Accountant – an accountant in the US is called a CPA. Once again you need a good one, I suggest a tax specialist and one that fully understands the differences between European and US accounting practices. The US is totally different and uses GAAP accounting. Also you can easily get caught by the US authorities for massive tax bills if you don’t plan in advance and get the company structured correctly.
Company formation – I would recommend setting up a Delaware company for convenience and cost. Watch out, the agencies setting up companies often do the minimum required and you will need to get many other forms and processes completed to be compliant. I would recommend using your lawyer, it will cost at lease £2500.
Taxation – You need to structure your company very carefully to avoid paying too much tax.
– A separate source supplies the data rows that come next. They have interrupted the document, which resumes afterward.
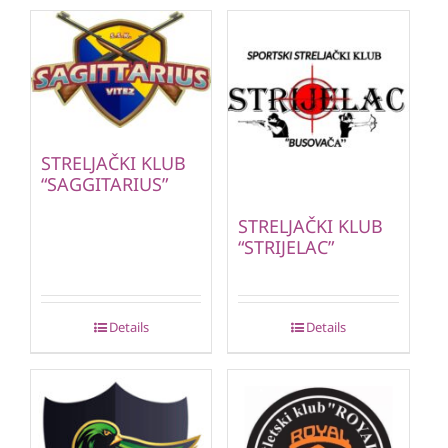
STRELJAČKI KLUB
“SAGGITARIUS”
STRELJAČKI KLUB
“STRIJELAC”
Details
Details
You also need to take into account the severe penalties for you and your staff if things are not fully in compliance with federal laws.In our case we have set up a cost plus marketing agreement with our US Inc subsidiary and this works out the most tax efficient, ask your CPA.
Watch out for the fact that tax is paid in advance and that will have to pay tax in all states you have staff or do business.
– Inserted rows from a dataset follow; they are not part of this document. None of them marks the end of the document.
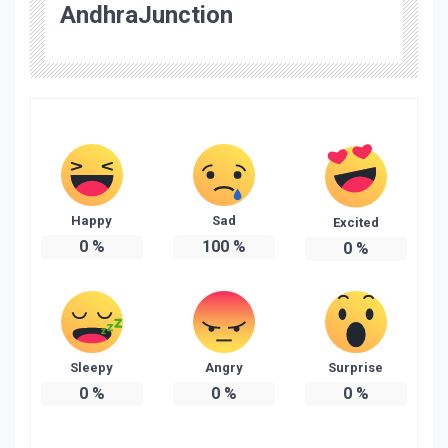
AndhraJunction
Happy
Sad
Excited
0
%
100
%
0
%
Sleepy
Angry
Surprise
0
%
0
%
0
%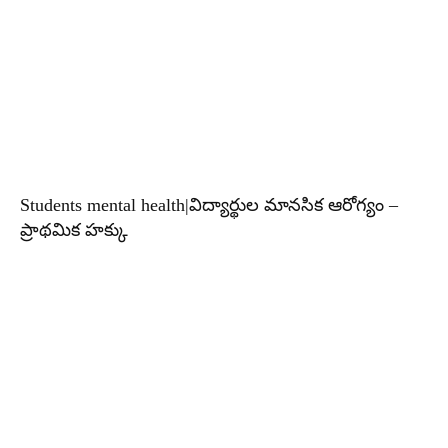
Students mental health|విద్యార్థుల మానసిక ఆరోగ్యం –
ప్రాథమిక హక్కు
Watch out for lots of little costs like annual business licenses and minimum tax bands even if you are not trading or making a loss.
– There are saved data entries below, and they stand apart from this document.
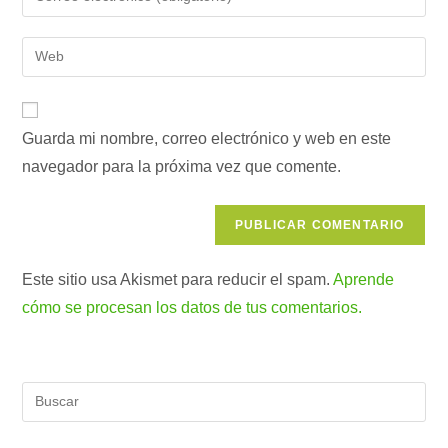
o
tu
nombre
dirección
Introduce
de
de
la
usuario
correo
URL
para
electrónico
de
comentar
para
Guarda mi nombre, correo electrónico y web en este
tu
comentar
navegador para la próxima vez que comente.
web
(opcional)
Este sitio usa Akismet para reducir el spam.
Aprende
cómo se procesan los datos de tus comentarios.
Pul
Es
par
Business licenses – There are also lots of little costs and lots more paperwork such as business licenses that need to be attended to in order to trade in every state.
Staff – Employing locals and trying to pay them as agents is generally a no-no due to the tax laws and issues for staff with complex rules for health care, taxes and pensions. In most cases staff must be paid locally even if they are not local or you will once again have issues with getting caught with higher company and staff taxes!
Watch out for the local laws, they vary a great deal, as do the tax rates and all the extra costs for staff that can often be less than obvious. Do your homework on the best states to employ staff as the costs vary enormously on pay scales and associated health care costs – many choose Canada for this very reason.
We recommend you outsource your staff payroll and associated issues to a Company like Paychex.
EIN number – One of the very first things you must apply for when starting up is your ‘foreign company’ EIN number. You will need this for almost everything and it’s a hassle needs time and patience to get done.
Without an EIN number you cant setup a bank account, employ staff, setup all sorts of other essential services so do it early.
Offices – Much the same as the rest of the World office space can be expensive and varies hugely between States. Shopping around is key to getting a good deal and as with any good practice getting a short lease on good exit terms makes sense in case the worst happens. There are many serviced office options and I would recommend HQ as a good place to start, rather than signing up a lease.
Getting a VISA – Just because you are setting up in the USA does not guarantee you or your staff will get a VISA to stay in the US! You should be aware there are issues for smaller co’s / startups and you will need to fight a case to get a green card.
We recommend using a qualified immigration lawyer to get you a VISA and pay $2500 for the service, the process has many pitfalls and can be time consuming.
Living costs – The cost of living in many things is lower in the US with the exchange rate but the costs vary hugely, once again, depending on which state and area you choose to live in. California can be very expensive and housing will cost 2x what you are used too in the UK for a nice area. A nice area has the benefit of good schools (often free) and low crime – everywhere else may not have that luxury.
Otherwise cars, fuel, food, clothing, holidays and the like tend to be better value.
This is only a quick overview of the issues and costs of moving to the US and as you can see it’s not as bad as many portray even for a small Company to get started, forewarned is forearmed as they say!